Normalerweise hätte er mit ihr gestritten, um seine Rechte geltend zu machen, doch jetzt stand er auf und schob den Stuhl in den Schatten.

»Ich weiß, ich mache mir zu viele Sorgen um dich, aber … Übrigens, gerade hat Muriel angerufen. Sie hat mich zum Tee eingeladen.«

»Wohl eher zu einem doppelten Brandy. Warum will sie dich dauernd um sich haben?«

»Ich nehme an, weil ich sie aufheitern kann.«

»Weswegen geht es ihr diesmal schlecht?«

»Sie hat ihr Konto überzogen, und die Bank besteht darauf, daß sie es sofort ausgleicht, weil sie nicht überziehen darf. Sie hat ihren Mann angerufen und ihn für diesen Monat um ein wenig mehr Geld gebeten, doch er spielt da nicht mit. Kannst du dir vorstellen, daß ein Mann in seiner Position sich weigert, ihr ein paar hundert Pfund im Monat mehr zu überlassen?«

»Was kann sie anderes erwarten, wo sie ihn und ein paar Kinder verlassen hat, um sich mit einem italienischen Gigolo davonzumachen?«

»Ich dachte, er wäre ein Graf?«

»Ist doch dasselbe.«

»Was hast du gegen die Italiener?«

»Sie sind die durchtriebensten Kunsthändler der Welt.«

»Aber ich wette, dich haben sie noch nie übers Ohr gehauen, oder?«

»Ich bin doch nicht von gestern«, antwortete er selbstgefällig.
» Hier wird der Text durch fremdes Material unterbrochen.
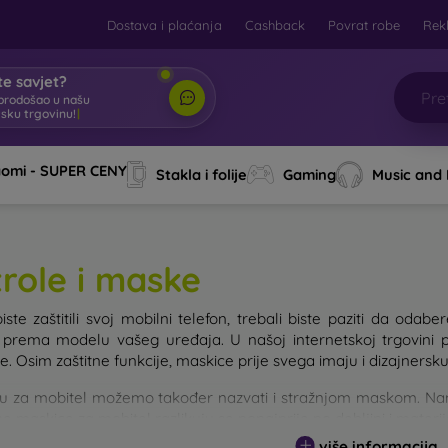
Dostava i plaćanja
Cashback
Povrat robe
Rek
e savjet?
brodošao u našu
tsku trgovinu!
|
aomi - SUPER CENY
Stakla i folije
Gaming
Music and
trole i maske
iste zaštitili svoj mobilni telefon, trebali biste paziti da od
e prema modelu vašeg uređaja. U našoj internetskoj trgovini 
. Osim zaštitne funkcije, maskice prije svega imaju i dizajnersku
u za mobitel možemo također nazvati i stražnjom maskom. Namije
e maskice za mobitel razlikuju se ponajprije po debljini i materi
više informacija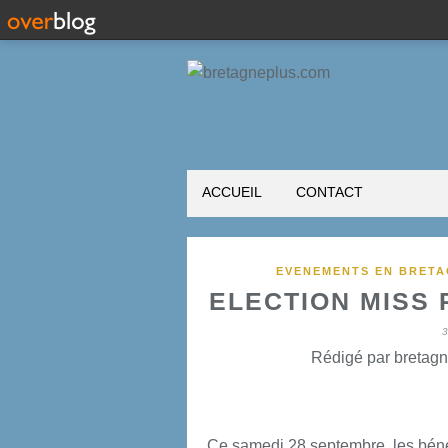
ACCUEIL
CONTACT
EVENEMENTS EN BRET
ELECTION MISS
Rédigé par bretagn
Ce samedi 28 septembre, les béné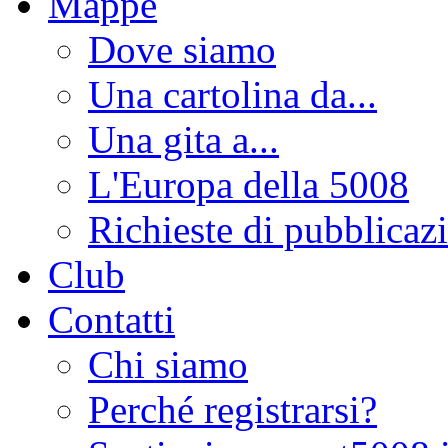
Mappe
Dove siamo
Una cartolina da...
Una gita a...
L'Europa della 5008
Richieste di pubblicaz
Club
Contatti
Chi siamo
Perché registrarsi?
Sie legte eine Hand auf seine Schulter und streichelte mit dem Daumen seinen Nacken. »Du bist so schlau, daß nur ein Genie dich reinlegen könnte.«

Er war genau derselben Meinung.

Sie zog ihre Hand fort. »Es macht dir doch nicht wirklich etwas aus, wenn ich zu Muriel fahre, oder?«

»Hast du vergessen, daß wir mit den Passmores zu Abend essen?«

»Ich werde rechtzeitig wieder hiersein. Versprochen.«

»Du kannst das Kleid anziehen, das ich dir gekauft habe.«

Sie kicherte. »Dann wird sich Edith ganz schön aufregen! Als wir sie letztes Mal gesehen haben, hat sie schon gejammert, daß ich immer etwas Neues trage.«

»Sie meckert dauernd, weil sie mit Lloyd’s einen Haufen Geld verloren haben, und sie kann sich nicht daran gewöhnen, daß sie jeden Pfennig zweimal umdrehen müssen.«

»Die Armen.«

»Narren, daß sie die Gefahr nicht vorausgesehen haben.«

Sie beugte sich hinunter und küßte ihn sanft auf die Wange. »Zum Glück würdest du niemals so etwas Albernes tun, Bunnikins.«

Er sah ihr nach, als sie wieder ins Haus ging, und dachte daran, wie sie sich kennengelernt hatten. Der Tag hatte schlecht angefangen, und Davina war noch mürrischer und streitlustiger gewesen als sonst. Der Verkehr war so furchtbar gewesen, daß eine Strecke von fünfzehn Minuten fünfundzwanzig gedauert hatte. In der Nacht hatte ihn ein Fax darüber informiert, daß ein amerikanischer Verkauf verlorengegangen war, obwohl er ihm angeblich schon sicher gewesen war. Irgendeine Frau Soundso hatte ihn angerufen und erklärt, sie müsse ihm leider mitteilen, daß ihre Tochter, die an jenem Morgen bei ihm eine Stelle antreten sollte, einen Autounfall erlitten habe, und da das Ausmaß ihrer Verletzungen noch nicht bekannt sei, könne man nicht sagen, wann … Dann hatte die Frau angefangen zu schluchzen. Er hatte eine Stellenvermittlung angerufen und um eine ersatzweise persönliche Assistentin/Sekretärin gebeten. Am Nachmittag war Rachael in der Galerie aufgetaucht …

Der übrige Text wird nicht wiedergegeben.